▶ _ABOUT THIS EXERCISE_
Below are some records. Return exactly their lines from the one containing "include gigs, festivals and a" through the one containing "creates space for", and drop the pictures.

[Collection entries]
------------------------

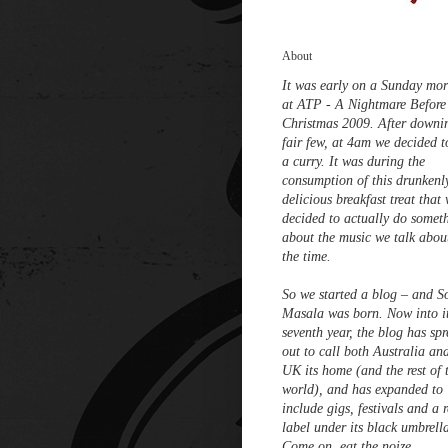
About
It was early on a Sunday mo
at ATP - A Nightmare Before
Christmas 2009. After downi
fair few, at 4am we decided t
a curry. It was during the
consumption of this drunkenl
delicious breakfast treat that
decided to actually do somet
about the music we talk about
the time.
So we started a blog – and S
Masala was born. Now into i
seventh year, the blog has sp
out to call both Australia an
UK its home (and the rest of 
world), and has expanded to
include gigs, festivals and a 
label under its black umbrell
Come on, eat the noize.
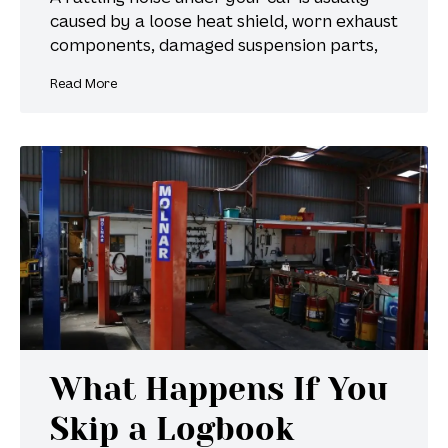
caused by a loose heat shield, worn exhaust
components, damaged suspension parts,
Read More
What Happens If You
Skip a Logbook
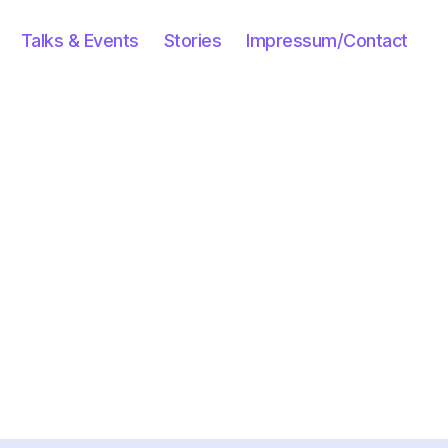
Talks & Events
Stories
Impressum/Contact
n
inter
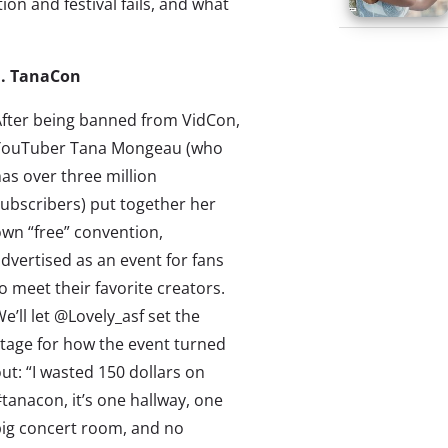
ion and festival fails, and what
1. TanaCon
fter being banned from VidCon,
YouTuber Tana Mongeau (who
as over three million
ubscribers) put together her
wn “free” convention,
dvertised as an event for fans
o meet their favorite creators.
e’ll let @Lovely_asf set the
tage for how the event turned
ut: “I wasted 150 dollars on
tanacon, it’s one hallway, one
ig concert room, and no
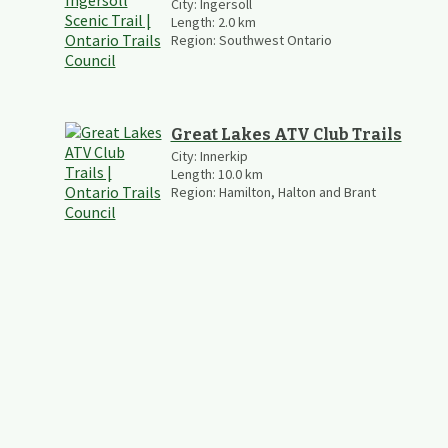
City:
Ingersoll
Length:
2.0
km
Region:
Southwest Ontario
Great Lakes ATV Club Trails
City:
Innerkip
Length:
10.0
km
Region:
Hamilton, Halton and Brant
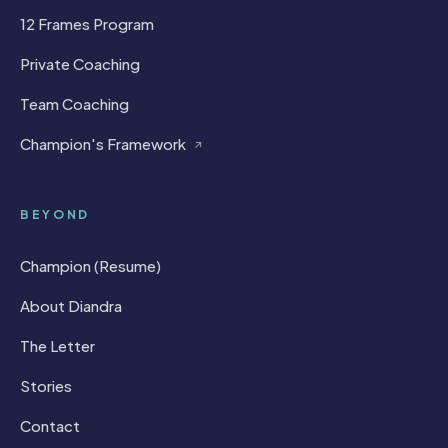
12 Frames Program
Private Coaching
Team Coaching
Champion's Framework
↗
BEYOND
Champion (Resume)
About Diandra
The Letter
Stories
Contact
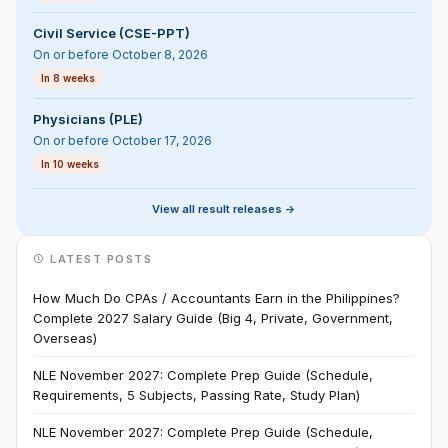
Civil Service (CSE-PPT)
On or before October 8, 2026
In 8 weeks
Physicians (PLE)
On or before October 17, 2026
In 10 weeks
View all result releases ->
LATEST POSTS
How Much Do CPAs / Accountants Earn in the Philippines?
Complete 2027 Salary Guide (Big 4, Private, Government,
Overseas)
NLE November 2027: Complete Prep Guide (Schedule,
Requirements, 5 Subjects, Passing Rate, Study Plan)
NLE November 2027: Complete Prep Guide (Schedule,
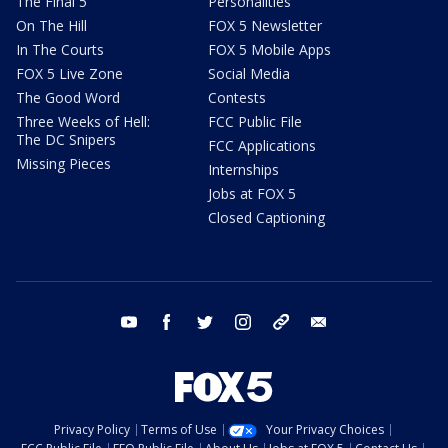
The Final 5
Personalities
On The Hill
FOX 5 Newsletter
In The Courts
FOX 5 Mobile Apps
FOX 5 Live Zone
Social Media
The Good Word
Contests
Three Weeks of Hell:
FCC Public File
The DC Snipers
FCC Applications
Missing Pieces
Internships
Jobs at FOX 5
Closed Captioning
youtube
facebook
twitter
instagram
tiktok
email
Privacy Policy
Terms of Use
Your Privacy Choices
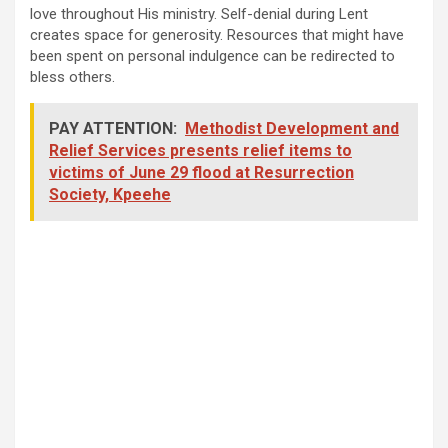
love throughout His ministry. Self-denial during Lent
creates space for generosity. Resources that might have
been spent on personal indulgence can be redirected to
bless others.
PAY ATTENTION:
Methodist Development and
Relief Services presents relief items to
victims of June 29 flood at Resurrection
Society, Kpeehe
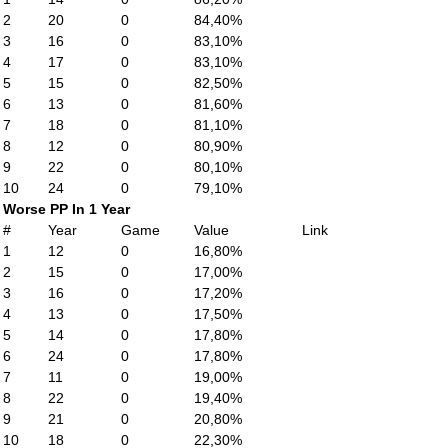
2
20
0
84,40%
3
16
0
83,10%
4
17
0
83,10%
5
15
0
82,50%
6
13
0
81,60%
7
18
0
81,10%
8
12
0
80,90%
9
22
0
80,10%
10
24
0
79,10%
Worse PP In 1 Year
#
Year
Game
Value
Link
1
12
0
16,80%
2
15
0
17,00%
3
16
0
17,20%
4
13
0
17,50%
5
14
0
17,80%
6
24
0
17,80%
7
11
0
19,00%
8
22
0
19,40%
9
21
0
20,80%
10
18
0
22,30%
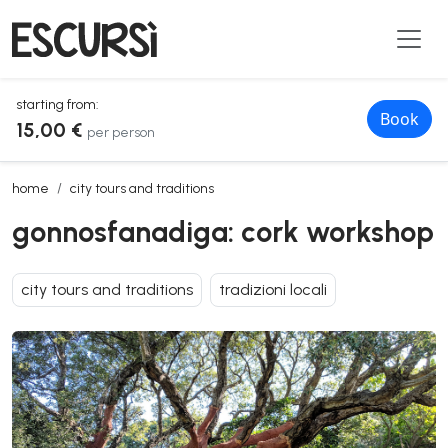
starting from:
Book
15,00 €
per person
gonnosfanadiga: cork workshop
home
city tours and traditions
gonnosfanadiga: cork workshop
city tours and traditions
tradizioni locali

------------------------

▶ _REPLY TO THE TASK_
include gigs, festivals and a 
label under its black umbrell
Come on, eat the noize.
caused by a loose heat shield, worn exhaust
components, damaged suspension parts,
Read More
What Happens If You
Skip a Logbook
Talks & Events
Stories
Impressum/Contact
n
inter
ion and festival fails, and what
1. TanaCon
fter being banned from VidCon,
YouTuber Tana Mongeau (who
as over three million
ubscribers) put together her
wn “free” convention,
dvertised as an event for fans
o meet their favorite creators.
e’ll let @Lovely_asf set the
tage for how the event turned
ut: “I wasted 150 dollars on
tanacon, it’s one hallway, one
ig concert room, and no
City:
Ingersoll
Length:
2.0
km
Region:
Southwest Ontario
Great Lakes ATV Club Trails
City:
Innerkip
Length:
10.0
km
Region:
Hamilton, Halton and Brant
12 Frames Program
Private Coaching
Team Coaching
Champion's Framework
↗
BEYOND
Champion (Resume)
About Diandra
The Letter
Stories
Contact
Civil Service (CSE-PPT)
On or before October 8, 2026
In 8 weeks
Physicians (PLE)
On or before October 17, 2026
In 10 weeks
View all result releases ->
LATEST POSTS
How Much Do CPAs / Accountants Earn in the Philippines?
Complete 2027 Salary Guide (Big 4, Private, Government,
Overseas)
NLE November 2027: Complete Prep Guide (Schedule,
Requirements, 5 Subjects, Passing Rate, Study Plan)
NLE November 2027: Complete Prep Guide (Schedule,
The Final 5
Personalities
On The Hill
FOX 5 Newsletter
In The Courts
FOX 5 Mobile Apps
FOX 5 Live Zone
Social Media
The Good Word
Contests
Three Weeks of Hell:
FCC Public File
The DC Snipers
FCC Applications
Missing Pieces
Internships
Jobs at FOX 5
Closed Captioning
youtube
facebook
twitter
instagram
tiktok
email
Privacy Policy
Terms of Use
Your Privacy Choices
love throughout His ministry. Self-denial during Lent
creates space for generosity. Resources that might have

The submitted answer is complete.